Functional test for neutralizing activity of anti-IL-10R antibodies
To assess whether the detected IL-10R autoantibodies have functional consequences, their impact on STAT3 phosphorylation, a key event in IL-10 signalling, was determined.
Sera of UC and CD patients (n = 21) were compared with serum of a healthy donor control. A commercial antibody directed against IL-10R2 (R&D, UK) was used as a positive control. Analysis of STAT3 phosphorylation upon IL-10 stimulation of PBMCs pre-incubated with a 1:10 dilution of serum failed to demonstrate a significant reduction of ODs, and therefore STAT3 phosphorylation, in the IBD patient cohorts (Figure 3). There were no significant differences between ELISA-positive and -negative samples or between UC and CD samples.
Figure 3
Functional test assessing STAT3 phosphorylation. PBMCs were incubated with healthy donor (HD) or patients’ sera in a 1:10 dilution and subsequently stimulated with IL-10. Cells were lysed and examined for STAT3 phosphorylation by ELISA. An anti-IL10R2 antibody was used as a positive control. The OD of the healthy donor control was set as 100%.

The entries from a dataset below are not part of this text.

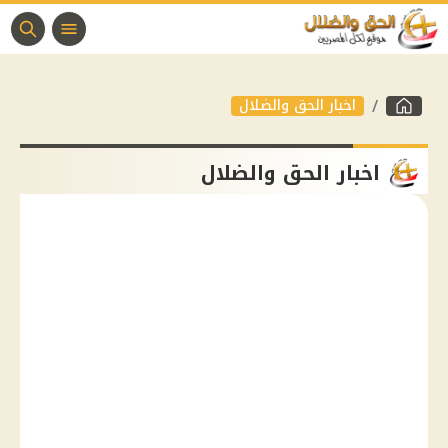
اخبار الحق والضلال
اخبار الحق والضلال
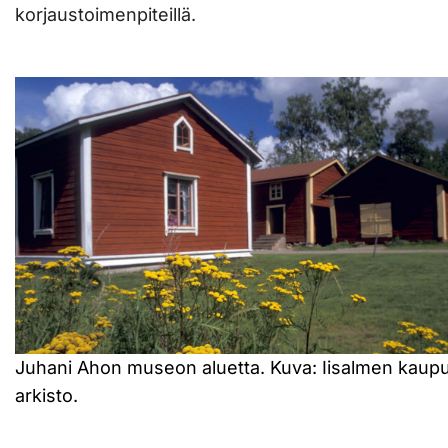
korjaustoimenpiteillä.
Juhani Ahon museon aluetta. Kuva: Iisalmen kaup
arkisto.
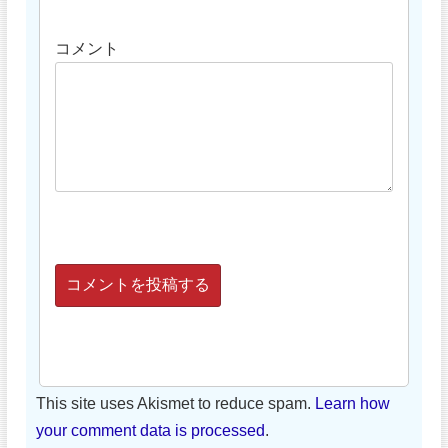
コメント
This site uses Akismet to reduce spam.
Learn how
your comment data is processed
.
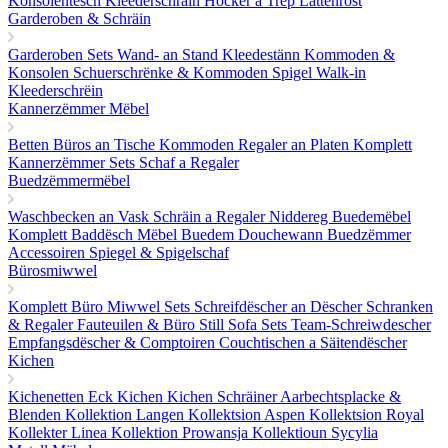
Konsolentësch
Kleederschräin
Hocker a Trëp
Lattenrost
Garderoben & Schräin
Garderoben Sets
Wand- an Stand Kleedestänn
Kommoden &
Konsolen
Schuerschrënke & Kommoden
Spigel
Walk-in
Kleederschrëin
Kannerzëmmer Mëbel
Betten
Büros an Tische
Kommoden
Regaler an Platen
Komplett
Kannerzëmmer Sets
Schaf a Regaler
Buedzëmmermëbel
Waschbecken an Vask
Schräin a Regaler
Niddereg Buedemëbel
Komplett Baddësch Mëbel
Buedem
Douchewann
Buedzëmmer
Accessoiren
Spiegel & Spigelschaf
Bürosmiwwel
Komplett Büro Miwwel Sets
Schreifdëscher an Dëscher
Schranken
& Regaler
Fauteuilen & Büro Still
Sofa Sets
Team-Schreiwdescher
Empfangsdëscher & Comptoiren
Couchtischen a Säitendëscher
Kichen
Kichenetten
Eck Kichen
Kichen Schräiner
Aarbechtsplacke &
Blenden
Kollektion Langen
Kollektsion Aspen
Kollektsion Royal
Kollekter Linea
Kollektion Prowansja
Kollektioun Sycylia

In conclusion, we could not find evidence for the functional relevance of autoantibodies against the IL-10 receptor. Neither did we find any evidence for the existence of autoantibodies, which were not detected by ELISA but had a sufficiently high titer to significantly reduce downstream signalling.

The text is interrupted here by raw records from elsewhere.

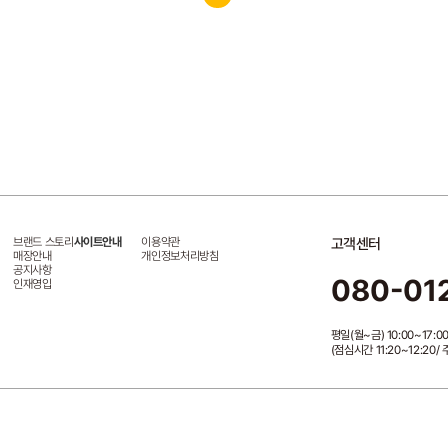
브랜드 스토리
사이트안내
이용약관
고객센터
매장안내
개인정보처리방침
공지사항
080-01
인재영입
평일(월~금) 10:00~17:0
(점심시간 11:20~12:20
1-54503
통신판매업신고:제2023-서울강남-06725호
개인정보책임자:이세희
제휴문의
web
마케팅제휴 문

Single and multiple positives
In total, 13 of 52 patients (25%) were found to have autoantibodies against IL-10 or the IL-10R subunits IL-10R1 and IL-10R2 (Table 1).
Table 1
Patients single or multiple positive for antiautobodies against the IL-10 signalling pathway
Noof patients with antibodies against:
IL-10
IL-10R1
IL-10R2
IL-10 + IL-10R1
IL-10 + IL-10R2
IL-10 + IL-10R1 + IL-10R2
IgG
3
2
1
1
2
1
IgA
2
-
-
11
-
-
Total noof patients
5
2
1
2
2
1
1This patient had anti-IL-10 antibodies of the IgG and IgA isotype.

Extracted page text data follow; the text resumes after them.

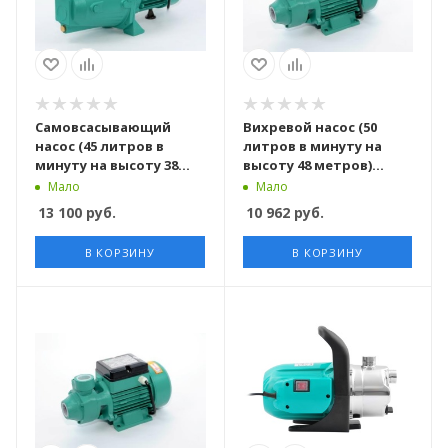
Самовсасывающий
Вихревой насос (50
насос (45 литров в
литров в минуту на
минуту на высоту 38
высоту 48 метров)
метров) JET60 TAIFU
QB70-4 TAIFU
Мало
Мало
13 100
руб.
10 962
руб.
В КОРЗИНУ
В КОРЗИНУ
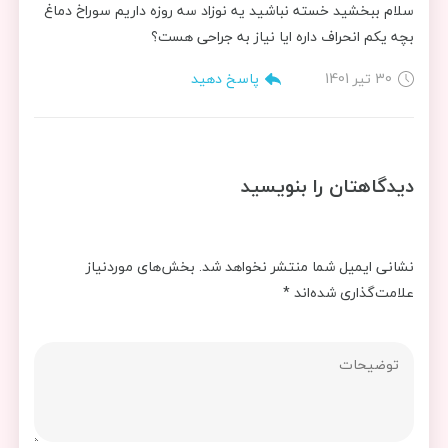
سلام ببخشید خسته نباشید یه نوزاد سه روزه داریم سوراخ دماغ
بچه یکم انحراف داره ایا نیاز به جراحی هست؟
30 تیر 1401
پاسخ دهید
دیدگاهتان را بنویسید
نشانی ایمیل شما منتشر نخواهد شد.
بخش‌های موردنیاز
علامت‌گذاری شده‌اند
*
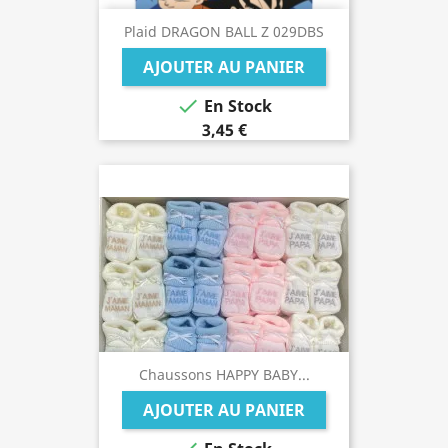
Plaid DRAGON BALL Z 029DBS
AJOUTER AU PANIER

En Stock
3,45 €
Chaussons HAPPY BABY...
AJOUTER AU PANIER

Thirteen patients had autoantibodies affecting the IL-10 signalling pathway. Eight patients had antibodies against a single protein, and five patients had antibodies against multiple components.
Whereas eight patients had antibodies against either IL-10 or one subunit of the IL-10R alone, sera of four patients were double positive for antibodies against IL-10 and IL-10R; one patient had serum triple positive for anti-IL-10, anti-IL-10R1 and anti-IL-10R2 antibodies. The latter patients might generally have an increased auto-immune status with possibly other autoantibodies in the serum as well. This, the low absolute OD values, and the fact that the IL-10R autoantibodies had no neutralizing activity, suggest that the autoantibodies might not be of overall significance.
Conclusion
Our results do not provide sufficient evidence to postulate a general autoimmune disruption of IL-10 signalling in the pathogenesis of IBD.
Overall, no significant difference could be detected between IBD patients and healthy controls, with only singleton patients having been tested positive for autoantibodies against IL-10 and/or IL-10R in serum. Furthermore, the absolute OD values of detected autoantibodies were low with only a minor increase above the cut-off level in most positive patients. Most significantly, the sera positive for anti-IL-10R antibodies failed to show neutralizing activity in a functional test, further supporting the assumption that the detected antibodies are of little significance. Lastly, the finding that some patients were double or even triple positive for autoantibodies against IL-10 and IL-10R might reflect a low level autoimmune state with a broader range of autoantibodies with unknown significance.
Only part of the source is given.